Scan the records for "Norris" and copy each line that contains it.

____________________

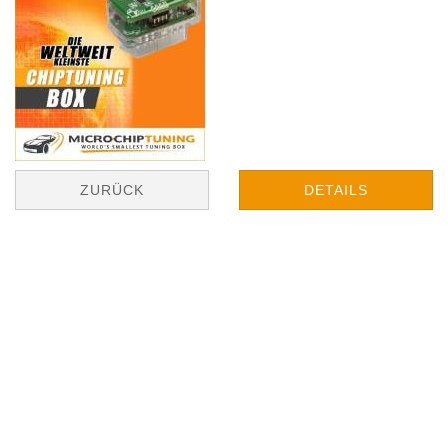
ZURÜCK
DETAILS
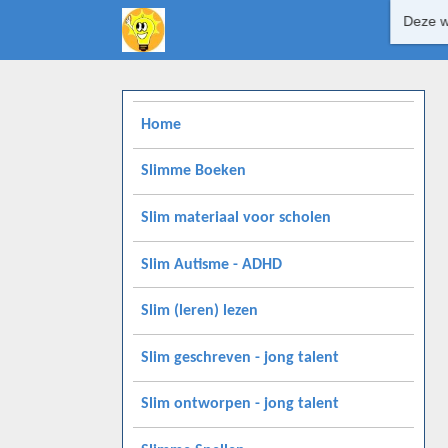
Deze w
Home
Slimme Boeken
Slim materiaal voor scholen
Slim Autisme - ADHD
Slim (leren) lezen
Slim geschreven - jong talent
Slim ontworpen - jong talent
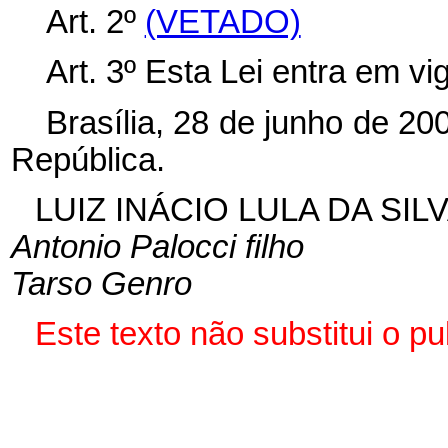
Art. 2º
(VETADO)
Art. 3º Esta Lei entra em vi
Brasília, 28 de junho de 20
República.
LUIZ INÁCIO LULA DA SIL
Antonio Palocci filho
Tarso Genro
Este texto não substitui o 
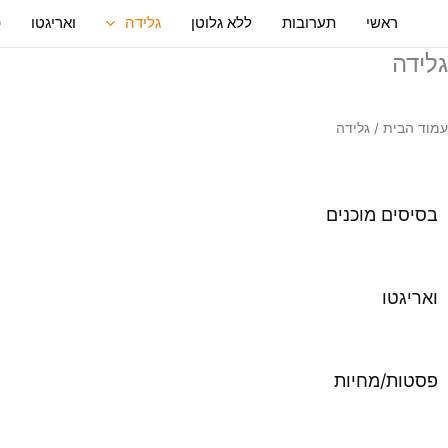
ילוג
ראשי
תערובות
ללא גלוטן
גלידה
ואריגטו
פ
תוכן
גלידה
עמוד הבית
/ גלידה
בסיסים מוכנים
ואריגטו
פסטות/מחיות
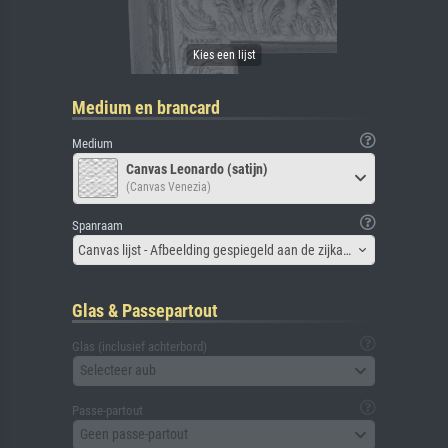
Medium en brancard
Medium
Canvas Leonardo (satijn)
(Canvas Venezia)
Spanraam
Canvas lijst - Afbeelding gespiegeld aan de zijkant
Glas & Passepartout
Glas (inclusief achterbord)
Selecteer aub
Passe-partout
Geen passe-partout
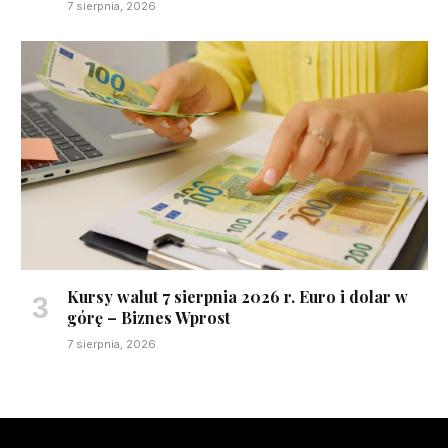
7 sierpnia, 2026
Kursy walut 7 sierpnia 2026 r. Euro i dolar w
górę – Biznes Wprost
7 sierpnia, 2026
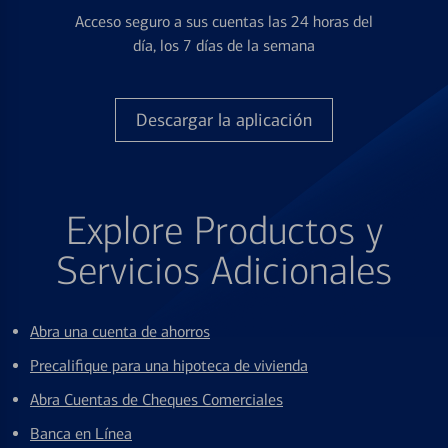
Acceso seguro a sus cuentas las 24 horas del
día, los 7 días de la semana
Descargar la aplicación
Explore Productos y
Servicios Adicionales
Abra una cuenta de ahorros
Precalifique para una hipoteca de vivienda
Abra Cuentas de Cheques Comerciales
Banca en Línea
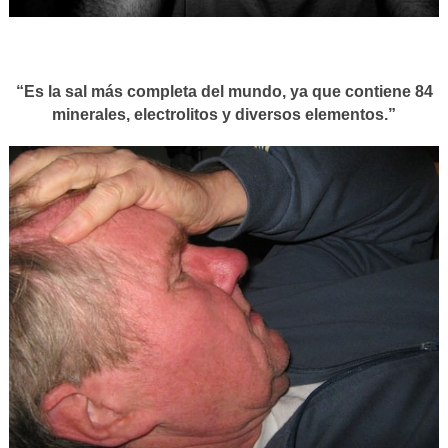
“Es la sal más completa del mundo, ya que contiene 84
minerales, electrolitos y diversos elementos.”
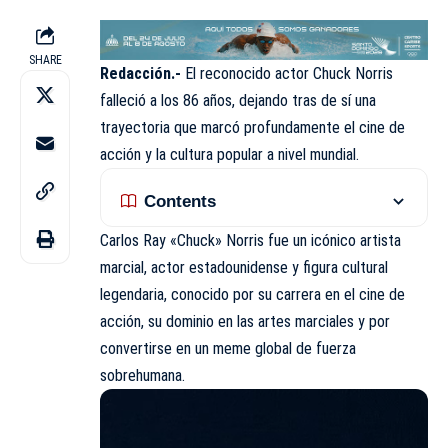
SHARE
Redacción.-
El reconocido actor Chuck Norris
falleció a los 86 años, dejando tras de sí una
trayectoria que marcó profundamente el cine de
acción y la cultura popular a nivel mundial.
Contents
Carlos Ray «Chuck» Norris fue un icónico artista
marcial, actor estadounidense y figura cultural
legendaria, conocido por su carrera en el cine de
acción, su dominio en las artes marciales y por
convertirse en un meme global de fuerza
sobrehumana.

____________________

#### [Response]
El reconocido actor Chuck Norris
Carlos Ray «Chuck» Norris fue un icónico artista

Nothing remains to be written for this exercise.